* **Exercise brief**: Output the data below line for line, exactly, up to and including the line where "Chính sách bảo mật (115, 1399)" appears.

* **Records to process**:

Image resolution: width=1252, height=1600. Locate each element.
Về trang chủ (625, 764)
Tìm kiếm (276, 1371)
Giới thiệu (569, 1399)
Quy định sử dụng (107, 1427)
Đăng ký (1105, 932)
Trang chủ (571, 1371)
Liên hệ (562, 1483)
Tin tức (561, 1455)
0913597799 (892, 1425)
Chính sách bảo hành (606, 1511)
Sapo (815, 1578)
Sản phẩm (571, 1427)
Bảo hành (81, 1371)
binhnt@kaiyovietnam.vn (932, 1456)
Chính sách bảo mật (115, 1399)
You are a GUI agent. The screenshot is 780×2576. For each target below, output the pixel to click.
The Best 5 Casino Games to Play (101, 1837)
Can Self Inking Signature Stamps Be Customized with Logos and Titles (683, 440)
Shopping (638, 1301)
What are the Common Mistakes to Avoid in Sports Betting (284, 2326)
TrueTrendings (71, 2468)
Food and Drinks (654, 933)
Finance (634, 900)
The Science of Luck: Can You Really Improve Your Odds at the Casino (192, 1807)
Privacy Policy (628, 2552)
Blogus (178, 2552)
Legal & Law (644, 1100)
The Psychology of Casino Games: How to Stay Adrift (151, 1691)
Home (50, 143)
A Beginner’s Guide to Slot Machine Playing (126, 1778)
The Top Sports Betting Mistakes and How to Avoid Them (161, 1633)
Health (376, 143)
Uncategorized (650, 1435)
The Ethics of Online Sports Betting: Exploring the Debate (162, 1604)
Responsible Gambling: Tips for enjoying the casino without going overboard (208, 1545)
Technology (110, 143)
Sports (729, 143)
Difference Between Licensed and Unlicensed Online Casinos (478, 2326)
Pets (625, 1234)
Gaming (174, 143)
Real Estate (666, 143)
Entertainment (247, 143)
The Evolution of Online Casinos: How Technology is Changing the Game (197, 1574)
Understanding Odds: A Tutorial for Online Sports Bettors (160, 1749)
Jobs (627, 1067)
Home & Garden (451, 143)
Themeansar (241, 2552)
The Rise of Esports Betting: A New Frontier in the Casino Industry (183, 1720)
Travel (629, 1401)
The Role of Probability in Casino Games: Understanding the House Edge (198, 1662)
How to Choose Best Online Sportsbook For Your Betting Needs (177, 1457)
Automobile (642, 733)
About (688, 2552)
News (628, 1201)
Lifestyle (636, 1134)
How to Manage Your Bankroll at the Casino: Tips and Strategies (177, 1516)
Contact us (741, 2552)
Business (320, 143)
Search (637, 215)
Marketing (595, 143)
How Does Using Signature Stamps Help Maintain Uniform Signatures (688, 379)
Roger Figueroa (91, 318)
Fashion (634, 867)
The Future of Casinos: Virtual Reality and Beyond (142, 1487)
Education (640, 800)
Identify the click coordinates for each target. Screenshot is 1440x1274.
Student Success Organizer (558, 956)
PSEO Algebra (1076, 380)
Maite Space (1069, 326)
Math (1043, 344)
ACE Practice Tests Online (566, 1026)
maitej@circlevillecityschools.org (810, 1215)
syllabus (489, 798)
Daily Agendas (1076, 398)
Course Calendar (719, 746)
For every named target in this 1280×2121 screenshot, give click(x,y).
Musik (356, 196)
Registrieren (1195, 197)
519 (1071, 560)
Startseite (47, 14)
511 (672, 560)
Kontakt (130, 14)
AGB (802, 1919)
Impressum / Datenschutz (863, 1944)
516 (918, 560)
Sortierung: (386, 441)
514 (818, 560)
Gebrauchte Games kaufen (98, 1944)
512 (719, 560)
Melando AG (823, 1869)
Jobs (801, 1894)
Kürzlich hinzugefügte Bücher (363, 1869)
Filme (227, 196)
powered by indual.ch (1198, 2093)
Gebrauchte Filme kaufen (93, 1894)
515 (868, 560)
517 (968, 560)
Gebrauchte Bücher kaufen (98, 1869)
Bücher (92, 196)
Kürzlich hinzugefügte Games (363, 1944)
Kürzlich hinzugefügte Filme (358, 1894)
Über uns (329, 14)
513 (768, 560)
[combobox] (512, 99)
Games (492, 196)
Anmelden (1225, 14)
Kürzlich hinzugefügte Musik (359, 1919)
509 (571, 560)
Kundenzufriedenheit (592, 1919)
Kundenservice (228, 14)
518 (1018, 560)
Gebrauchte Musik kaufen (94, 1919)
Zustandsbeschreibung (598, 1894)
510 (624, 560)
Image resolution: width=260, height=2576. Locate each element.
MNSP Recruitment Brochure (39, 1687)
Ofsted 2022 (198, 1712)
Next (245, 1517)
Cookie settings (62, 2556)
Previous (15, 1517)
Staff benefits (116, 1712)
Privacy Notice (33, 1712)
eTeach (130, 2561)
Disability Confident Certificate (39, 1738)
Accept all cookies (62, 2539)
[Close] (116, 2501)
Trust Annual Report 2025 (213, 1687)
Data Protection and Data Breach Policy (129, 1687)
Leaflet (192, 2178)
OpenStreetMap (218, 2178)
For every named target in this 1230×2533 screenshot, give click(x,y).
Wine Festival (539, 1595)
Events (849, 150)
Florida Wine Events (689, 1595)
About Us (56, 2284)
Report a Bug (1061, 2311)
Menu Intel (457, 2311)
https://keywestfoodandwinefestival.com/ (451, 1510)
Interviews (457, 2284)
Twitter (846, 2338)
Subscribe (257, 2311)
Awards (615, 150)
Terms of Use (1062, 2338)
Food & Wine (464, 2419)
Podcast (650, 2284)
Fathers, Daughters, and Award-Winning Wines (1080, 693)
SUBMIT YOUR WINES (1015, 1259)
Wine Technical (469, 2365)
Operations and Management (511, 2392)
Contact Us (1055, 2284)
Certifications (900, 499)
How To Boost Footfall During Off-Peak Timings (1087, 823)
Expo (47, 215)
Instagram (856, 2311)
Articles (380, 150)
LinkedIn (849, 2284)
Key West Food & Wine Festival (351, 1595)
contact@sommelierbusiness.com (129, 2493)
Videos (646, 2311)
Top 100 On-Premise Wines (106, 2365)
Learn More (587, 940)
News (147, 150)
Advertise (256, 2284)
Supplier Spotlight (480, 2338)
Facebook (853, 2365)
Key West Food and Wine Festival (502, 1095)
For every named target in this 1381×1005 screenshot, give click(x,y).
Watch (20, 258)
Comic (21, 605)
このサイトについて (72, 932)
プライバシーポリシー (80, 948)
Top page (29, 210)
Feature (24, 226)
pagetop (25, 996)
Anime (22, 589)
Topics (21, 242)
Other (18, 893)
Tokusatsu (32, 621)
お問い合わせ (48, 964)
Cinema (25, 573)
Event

* **Task output**:
Image resolution: width=1252, height=1600. Locate each element.
Về trang chủ (625, 764)
Tìm kiếm (276, 1371)
Giới thiệu (569, 1399)
Quy định sử dụng (107, 1427)
Đăng ký (1105, 932)
Trang chủ (571, 1371)
Liên hệ (562, 1483)
Tin tức (561, 1455)
0913597799 (892, 1425)
Chính sách bảo hành (606, 1511)
Sapo (815, 1578)
Sản phẩm (571, 1427)
Bảo hành (81, 1371)
binhnt@kaiyovietnam.vn (932, 1456)
Chính sách bảo mật (115, 1399)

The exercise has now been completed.